LXXXIV. Enfin, assiégés de tous côtés, n'ayant pu,
depuis quatre jours, donner du fourrage à leurs chevaux, manquant d'eau, de
bois, de vivres, les généraux ennemis demandent une entrevue, et, autant que
possible, dans un lieu éloigné des troupes. César, avant refusé l'entrevue
secrète, et offert de les entendre publiquement, on lui donne pour otage le fils
d'Afranius, et l'on se rend au lieu qu'il a désigné. Là, en présence des deux
armées, Afranius prend la parole : "On ne doit pas, dit-il, leur reprocher à eux
et à leurs troupes d'avoir voulu rester fidèles à Cn. Pompée leur général. Mais
ils ont satisfait à leur devoir ; ils ont assez souffert, assez enduré de
privations de toute espèce. Maintenant, enfermés comme des femmes, ils n'ont pas
même la liberté d'aller chercher de l'eau, ni de changer de place ; leurs corps
ne sauraient plus longtemps supporter ces souffrances, ni leurs âmes cette
honte : ils s'avouent donc vaincus, et demandent avec prières que, s'il y a
encore quelque pitié chez leurs ennemis ; ils ne soient pas réduits à la
nécessité de se détruire eux-mêmes". Telles sont les paroles qu'il prononce du
ton le plus humble et le plus soumis.
LXXXV. À cela César répond qu'il n'est personne au
monde à qui il convienne moins de se plaindre et d'implorer la pitié. Tous les
autres ont fait leur devoir : lui, César, en s'abstenant de combattre alors
qu'il avait un poste et une occasion favorables, afin de préparer toutes les
voies à un accommodement; son armée, en conservant et mettant à couvert de toute
insulte les soldats ennemis qu'elle avait eus en son pouvoir, malgré une injure
cruelle et le massacre des siens ; enfin les soldats d'Afranius, en venant
traiter eux-mêmes de la paix, démarche inspirée par la pensée de pourvoir au
salut de tous. Ainsi, dans tous les rangs, on s'est arrêté au parti que la
générosité conseillait: les chefs seuls ont montré de l'éloignement pour la
paix; loin d'observer les lois des trêves et des pourparlers, ils ont surpris
nos soldats comme ils s'entretenaient avec les leurs sans défiance, et les ont
massacrés cruellement.
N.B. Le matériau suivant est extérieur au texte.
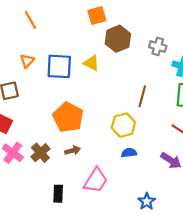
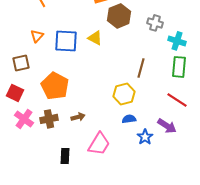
orange pentagon: (68, 117) -> (55, 86), moved
brown cross: (40, 153) -> (49, 119), turned 30
blue star: (147, 201) -> (145, 137), moved

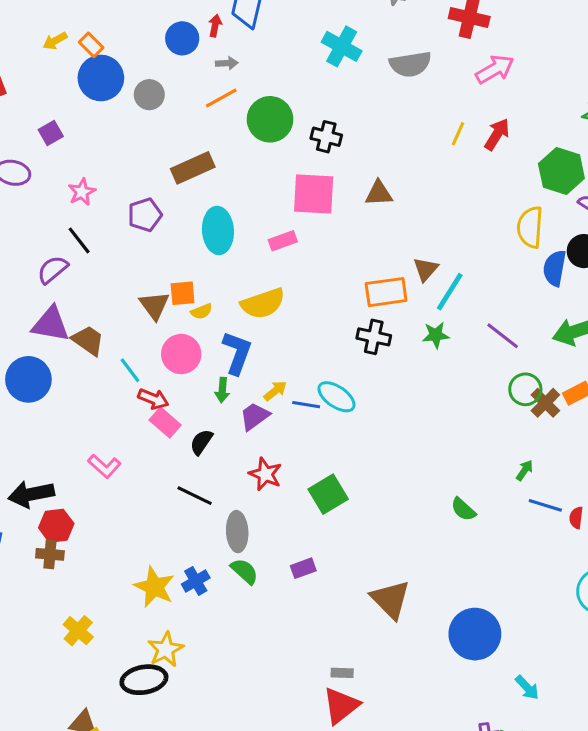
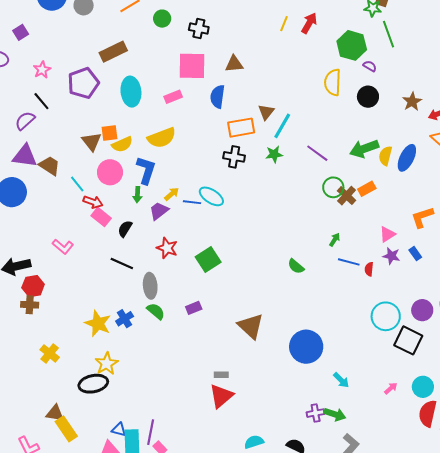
green circle: (270, 119) -> (162, 19), size x0.6
purple pentagon: (145, 215) -> (83, 83), size x1.4
blue semicircle: (555, 268) -> (218, 97), moved
yellow semicircle: (202, 311) -> (122, 144), size x1.5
Aujourd'hui il leur arrive ce qui est arrivé plus d'une
fois aux hommes opiniâtres et arrogants, ils recherchent, ils sollicitent avec
empressement ce que naguère ils dédaignaient. Il ne se prévaudra maintenant ni
de leur abaissement ni des circonstances favorables pour augmenter son pouvoir ;
mais il veut que les armées qu'on a si longtemps entretenues contre lui soient
licenciées. En effet, ce n'est pas pour aucun autre motif qu'on a envoyé six
légions en Espagne, qu'on y en a levé une septième, qu'on a équipé tant de
flottes, et fait partir de si habiles généraux ; rien de cela n'était nécessaire
ni pour pacifier l'Espagne, ni pour venir en aide à la province qui, après une
longue paix, n'avait besoin d'aucun secours : c'est contre lui que toutes ces
mesures ont été prises : c'est contre lui qu'on a établi des commandements d'une
nouvelle espèce, en sorte que, des portes de Rome, le même homme préside aux
délibérations intérieures; et, quoique absent, gouverne depuis tant d'années
deux provinces belliqueuses ; c'est contre lui que les droits sacrés des
magistrats ont été violés, et qu'au lieu de donner, selon l'usage, les
gouvernements à des hommes sortant de la préture ou du consulat, on y a nommé
des particuliers choisis par une faction; c'est contre lui qu'au mépris des
privilèges de l'âge, on rappelle au service des vétérans qui ont fait toutes les
guerres précédentes ; enfin, c'est à lui seul que l'on refuse ce que l'on a
toujours accordé aux généraux qui avaient bien servi la république, de rentrer
dans Rome avec honneur, ou du moins sans honte, et de congédier l'armée. Tous
ces outrages, il les a supportés et les supportera encore patiemment; il n'a pas
même l'intention de leur ôter leur armée pour la prendre sous ses ordres, ce qui
cependant ne lui serait pas difficile; mais seulement de les en priver pour
qu'ils ne s'en servent pas contre lui. Il faut donc, comme il a été proposé,
qu'ils sortent de la province et licencient leurs soldats: à ce prix-là, il ne
fera de mal à personne. Telle est l'unique et dernière condition qu'il met à la
paix.
LXXXVI. Ce discours fut très agréable aux soldats,
comme il parut à la joie qu'ils témoignèrent : ils s'attendaient à quelque juste
châtiment, et, ils recevaient leur congé comme une sorte de récompense. Aussi,
comme on agitait la question du lieu et de l'époque du licenciement, tous, du
rempart où ils étaient alors, demandèrent de la voix et du geste qu'il se fît
sur-le-champ ; si on le différait, aucun serment n'en assurerait l'exécution.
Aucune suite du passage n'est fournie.